__TASK BRIEF__. From the entries below, copy every line that holds the word "Review".
═══ INFORMATION SHOWN
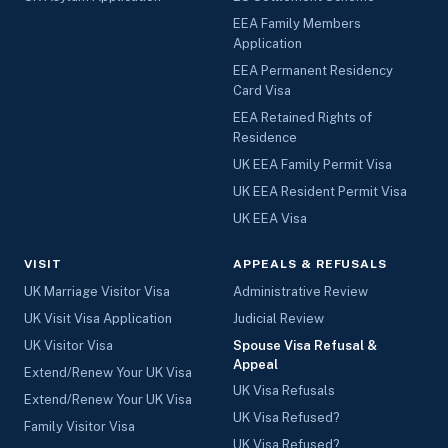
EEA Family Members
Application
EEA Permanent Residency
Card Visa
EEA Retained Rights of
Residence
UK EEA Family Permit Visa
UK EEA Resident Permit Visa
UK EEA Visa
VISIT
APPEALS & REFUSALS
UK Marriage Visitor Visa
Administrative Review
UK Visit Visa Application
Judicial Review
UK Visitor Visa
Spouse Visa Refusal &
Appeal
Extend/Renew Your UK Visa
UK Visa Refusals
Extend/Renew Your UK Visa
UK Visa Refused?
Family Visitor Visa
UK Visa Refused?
══════
═══ INFORMATION SHOWN
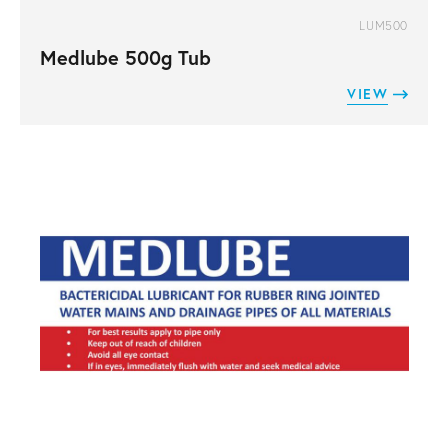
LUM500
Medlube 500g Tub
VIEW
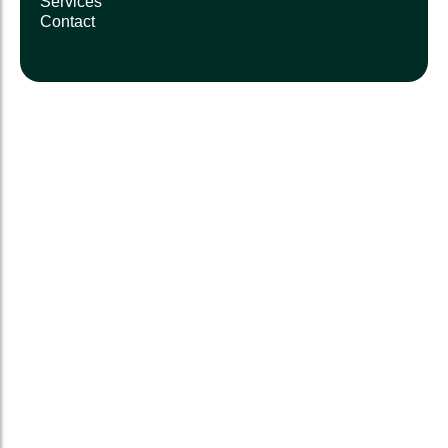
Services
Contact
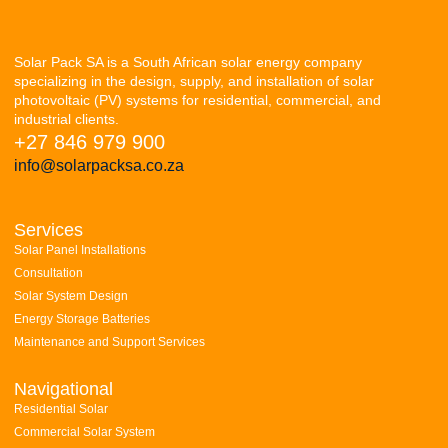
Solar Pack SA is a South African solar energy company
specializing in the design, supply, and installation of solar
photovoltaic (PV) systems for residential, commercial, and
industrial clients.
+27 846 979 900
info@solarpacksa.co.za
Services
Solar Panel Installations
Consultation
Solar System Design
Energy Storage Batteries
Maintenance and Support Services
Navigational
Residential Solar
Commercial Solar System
══════
__ANSWER BOX__.
Administrative Review
Judicial Review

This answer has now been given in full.